In group 2, with a permanent incubation of fibroblasts with LA at a concentration of 0·3 mg/ml, 20–30% dead cells were found with lidocaine and ropivacaine after an incubation between 3 and 9 days. Cell death was more evident in the bupivacaine group, showing a time-dependent decrease of survival (Fig. 1c). For the 0·6 mg/ml concentration, cell survival decreased over time with no major differences between the three LA (Fig. 1d).

Concentration of lidocaine, bupivacaine and ropivacaine has a significant effect on cell death (for lidocaine P < 0·001, bupivacaine P < 0·001 and ropivacaine P = 0·001). Group arrangement also influences cell survival significantly: P = 0·001 for lidocaine, P = 0·029 for bupivacaine and P = 0·01 for ropivacaine.

Cell viability

Cell viability determined in fibroblasts from group 1 showed a similar pattern to trypan blue assays: only minor impairment over time was observed for the three LA with the 0·3 mg/ml concentration (Fig. 2a). While viability was not diminished after incubation with lidocaine and ropivacaine at a 0·6 mg/ml concentration, MTT decreased time-dependently after incubation with bupivacaine (Fig. 2b).

Fig. 2.

Fig. 2

(a) Change of viability after an incubation of 2 days with lidocaine, bupivacaine and ropivacaine with a concentration of 0·3 mg/ml (group 1), assessed after 3, 6 and 9 days. Values are mean ± standard deviation (s.d.). (b) Change of viability after an incubation of 2 days with lidocaine, bupivacaine and ropivacaine with a concentration of 0·6 mg/ml (group 1), assessed after 3, 6 and 9 days.

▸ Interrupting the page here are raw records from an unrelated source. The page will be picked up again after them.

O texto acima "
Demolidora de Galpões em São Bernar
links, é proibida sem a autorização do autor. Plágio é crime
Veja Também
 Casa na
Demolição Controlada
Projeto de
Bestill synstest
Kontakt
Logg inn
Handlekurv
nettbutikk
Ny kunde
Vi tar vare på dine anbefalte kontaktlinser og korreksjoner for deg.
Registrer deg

Values are mean ± s.d. (c) Change of viability after an incubation with lidocaine, bupivacaine and ropivacaine for 3, 6 and 9 days (group 2) with a concentration of 0·3 mg/ml, assessed after 3, 6 and 9 days. Values are mean ± s.d. (d) Change of viability after an incubation with lidocaine, bupivacaine and ropivacaine for 3, 6 and 9 days (group 2) with a concentration of 0·6 mg/ml, assessed after 3, 6 and 9 days. Values are mean ± s.d.

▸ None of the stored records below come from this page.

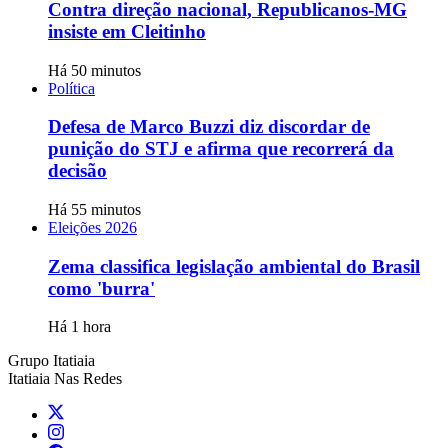
Contra direção nacional, Republicanos-MG
insiste em Cleitinho
Há 50 minutos
Política
Defesa de Marco Buzzi diz discordar de
punição do STJ e afirma que recorrerá da
decisão
Há 55 minutos
Eleições 2026
Zema classifica legislação ambiental do Brasil
como 'burra'
Há 1 hora
Grupo Itatiaia
Itatiaia Nas Redes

In group 2, MTT did not change upon incubation with lidocaine and ropivacaine with the lower concentration. However, no cells survived after 9 days of bupivacaine exposure (Fig. 2c). With the higher concentration, fibroblasts experienced serious impairment of viability with increasing exposure time. The most pronounced effect was observed in the bupivacaine group (Fig. 2d).

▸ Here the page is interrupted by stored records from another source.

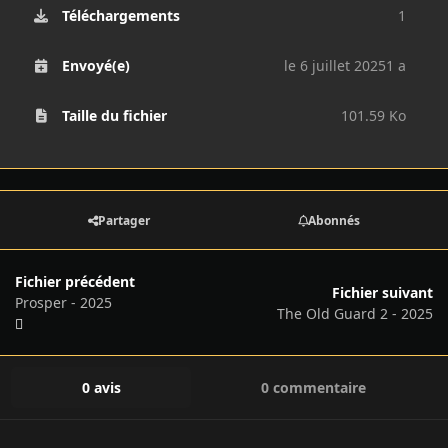
Téléchargements
1
Envoyé(e)
le 6 juillet 2025
1 a
Taille du fichier
101.59 Ko
Partager
Abonnés
Fichier précédent
Fichier suivant
Prosper - 2025
The Old Guard 2 - 2025
0 avis
0 commentaire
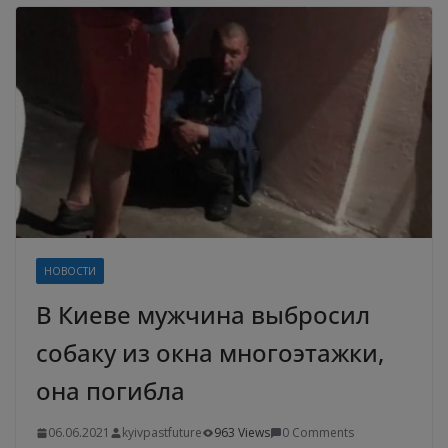
НОВОСТИ
В Киеве мужчина выбросил
собаку из окна многоэтажки,
она погибла
06.06.2021
kyivpastfuture
963 Views
0 Comments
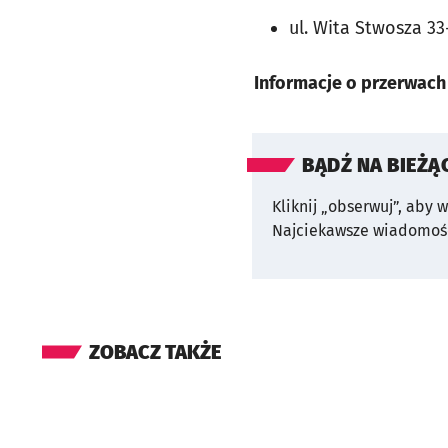
ul. Wita Stwosza 33-3
Informacje o przerwach
BĄDŹ NA BIEŻĄ
Kliknij „obserwuj”, aby 
Najciekawsze wiadomośc
ZOBACZ TAKŻE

Correlation analysis revealed a time- and concentration-dependent effect on cell viability for all three LA with the following values: lidocaine time P = 0·019, concentration P < 0·001; bupivacaine time P = 0·05, concentration P < 0·001; ropivacaine time P = 0·004, concentration P < 0·001. An effect based on the type of stimulation (group 1 or 2) was not observed.

Proliferation rate

Thymidine incorporation over time upon incubation with each of the three LA was not changed after exposure to a low concentration of LA (Fig. 3a). With the 0·6 mg/ml concentration, again the proliferation rate was decreased only in the bupivacaine group (Fig. 3b).

Fig. 3.

Fig. 3

(a) Change of proliferation rate after 2 days' incubation with lidocaine, bupivacaine and ropivacaine with a concentration of 0·3 mg/ml (group 1), assessed after 3, 6 and 9 days. Values are mean ± standard deviation (s.d.). (b) Change of proliferation rate after 2 days' incubation with lidocaine, bupivacaine and ropivacaine with a concentration of 0·6 mg/ml (group 1), assessed after 3, 6 and 9 days. Values are mean ± s.d. (c) Change of proliferation rate after an incubation with lidocaine, bupivacaine and ropivacaine for 3, 6 and 9 days (group 2) with a concentration of 0·3 mg/ml, assessed after 3, 6 and 9 days. Values are mean ± s.d. (d) Change of proliferation rate after an incubation with lidocaine, bupivacaine and ropivacaine for 3, 6 and 9 days (group 2) with a concentration of 0·6 mg/ml, assessed after 3, 6 and 9 days. Values are mean ± s.d.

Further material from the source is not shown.